Stored data entries

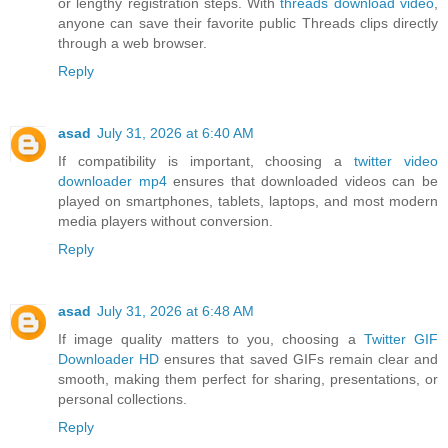
or lengthy registration steps. With
threads download video
,
anyone can save their favorite public Threads clips directly
through a web browser.
Reply
asad
July 31, 2026 at 6:40 AM
If compatibility is important, choosing a
twitter video
downloader mp4
ensures that downloaded videos can be
played on smartphones, tablets, laptops, and most modern
media players without conversion.
Reply
asad
July 31, 2026 at 6:48 AM
If image quality matters to you, choosing a
Twitter GIF
Downloader HD
ensures that saved GIFs remain clear and
smooth, making them perfect for sharing, presentations, or
personal collections.
Reply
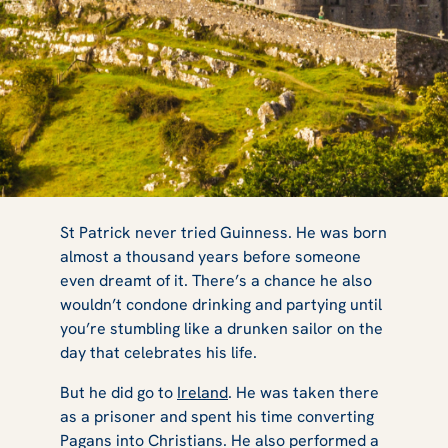
5 Irish
St Patrick never tried Guinness. He was born
almost a thousand years before someone
even dreamt of it. There’s a chance he also
Locations You
wouldn’t condone drinking and partying until
you’re stumbling like a drunken sailor on the
day that celebrates his life.
Need to Visit on
But he did go to
Ireland
. He was taken there
as a prisoner and spent his time converting
Pagans into Christians. He also performed a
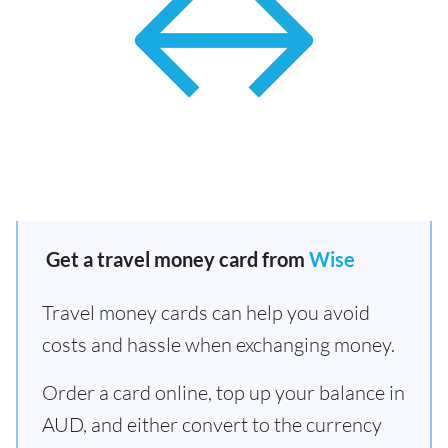
Get a travel money card from
Wise
Travel money cards can help you avoid
costs and hassle when exchanging money.
Order a card online, top up your balance in
AUD, and either convert to the currency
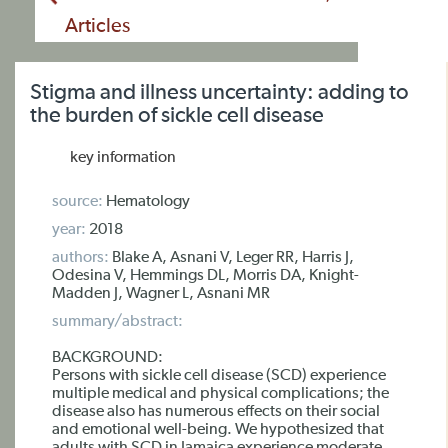
Articles
Stigma and illness uncertainty: adding to
the burden of sickle cell disease
key information
source:
Hematology
year:
2018
authors:
Blake A, Asnani V, Leger RR, Harris J,
Odesina V, Hemmings DL, Morris DA, Knight-
Madden J, Wagner L, Asnani MR
summary/abstract:
BACKGROUND:
Persons with sickle cell disease (SCD) experience
multiple medical and physical complications; the
disease also has numerous effects on their social
and emotional well-being. We hypothesized that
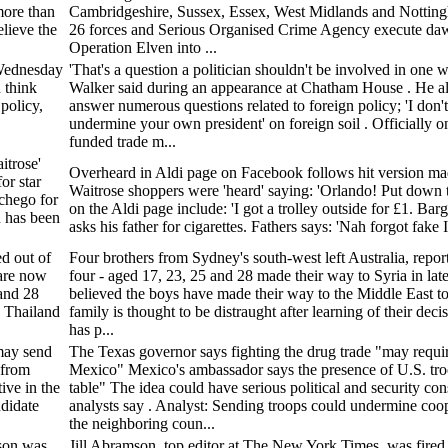
more than
Cambridgeshire, Sussex, Essex, West Midlands and Notting
lieve the
26 forces and Serious Organised Crime Agency execute dawn
Operation Elven into ...
 Wednesday
'That's a question a politician shouldn't be involved in one w
 think
Walker said during an appearance at Chatham House . He al
policy,
answer numerous questions related to foreign policy; 'I don't 
undermine your own president' on foreign soil . Officially o
funded trade m...
itrose'
Overheard in Aldi page on Facebook follows hit version mad
or star
Waitrose shoppers were 'heard' saying: 'Orlando! Put down 
chego for
on the Aldi page include: 'I got a trolley outside for £1. Bar
n has been
asks his father for cigarettes. Fathers says: 'Nah forgot fake 
ed out of
Four brothers from Sydney's south-west left Australia, report
 are now
four - aged 17, 23, 25 and 28 made their way to Syria in late
 and 28
believed the boys have made their way to the Middle East to
o Thailand
family is thought to be distraught after learning of their deci
has p...
may send
The Texas governor says fighting the drug trade "may requir
 from
Mexico" Mexico's ambassador says the presence of U.S. troo
ive in the
table" The idea could have serious political and security co
ndidate
analysts say . Analyst: Sending troops could undermine coo
the neighboring coun...
son was
Jill Abramson, top editor at The New York Times, was fired 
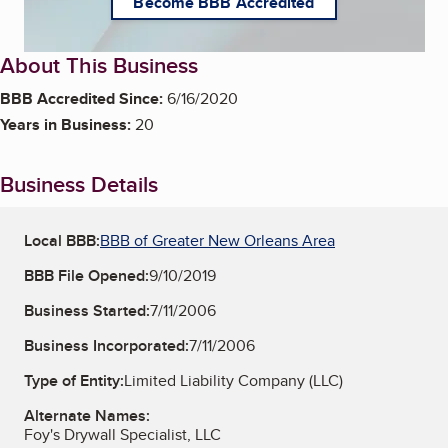
Become BBB Accredited
About This Business
BBB Accredited Since:
6/16/2020
Years in Business:
20
Business Details
Local BBB:
BBB of Greater New Orleans Area
BBB File Opened:
9/10/2019
Business Started:
7/11/2006
Business Incorporated:
7/11/2006
Type of Entity:
Limited Liability Company (LLC)
Alternate Names:
Foy's Drywall Specialist, LLC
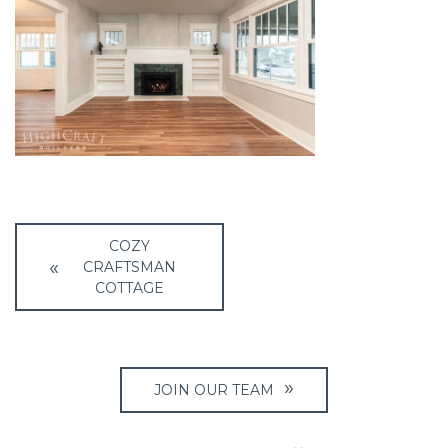
Post
COZY
navigation
CRAFTSMAN
COTTAGE
JOIN OUR TEAM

= Work to complete =
In the data, count the lines that include the string "into", then give that number and nothing more.

= Solution for this exercise =
2